In the listing, some lines may hold the string "những"; report how many do, as a bare number.
────────────────
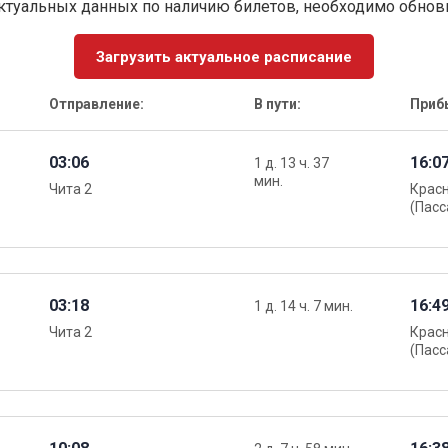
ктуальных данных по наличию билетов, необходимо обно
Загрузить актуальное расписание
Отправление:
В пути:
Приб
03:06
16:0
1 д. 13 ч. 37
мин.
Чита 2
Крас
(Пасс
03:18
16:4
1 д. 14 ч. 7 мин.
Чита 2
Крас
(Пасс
────────────────
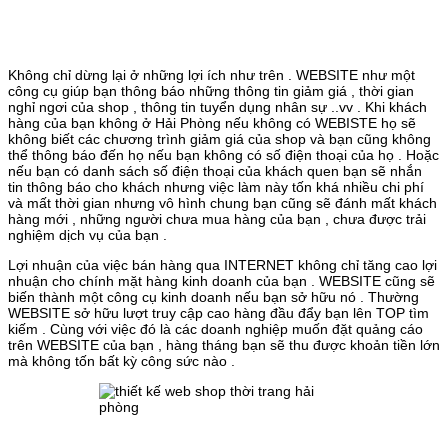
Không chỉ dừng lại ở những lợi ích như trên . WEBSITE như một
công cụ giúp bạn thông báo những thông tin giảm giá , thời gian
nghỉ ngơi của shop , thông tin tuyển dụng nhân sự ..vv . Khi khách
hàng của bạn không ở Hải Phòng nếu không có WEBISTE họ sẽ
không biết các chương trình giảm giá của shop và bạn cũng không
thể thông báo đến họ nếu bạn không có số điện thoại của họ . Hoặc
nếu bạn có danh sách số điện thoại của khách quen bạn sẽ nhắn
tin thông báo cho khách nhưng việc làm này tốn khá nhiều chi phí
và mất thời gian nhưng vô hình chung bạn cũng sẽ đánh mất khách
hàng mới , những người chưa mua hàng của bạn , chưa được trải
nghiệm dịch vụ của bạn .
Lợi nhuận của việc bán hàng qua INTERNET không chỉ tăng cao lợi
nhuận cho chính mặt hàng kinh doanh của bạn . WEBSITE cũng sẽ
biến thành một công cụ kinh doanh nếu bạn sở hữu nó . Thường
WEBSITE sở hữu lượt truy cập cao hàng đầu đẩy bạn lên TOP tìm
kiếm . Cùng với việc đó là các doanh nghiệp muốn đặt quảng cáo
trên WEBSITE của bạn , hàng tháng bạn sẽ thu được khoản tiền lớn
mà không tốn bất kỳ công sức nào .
────────────────
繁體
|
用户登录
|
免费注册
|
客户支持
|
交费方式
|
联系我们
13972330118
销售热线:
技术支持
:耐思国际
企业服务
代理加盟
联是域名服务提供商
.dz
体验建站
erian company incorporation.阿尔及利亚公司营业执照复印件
────────────────
**Written answer**
3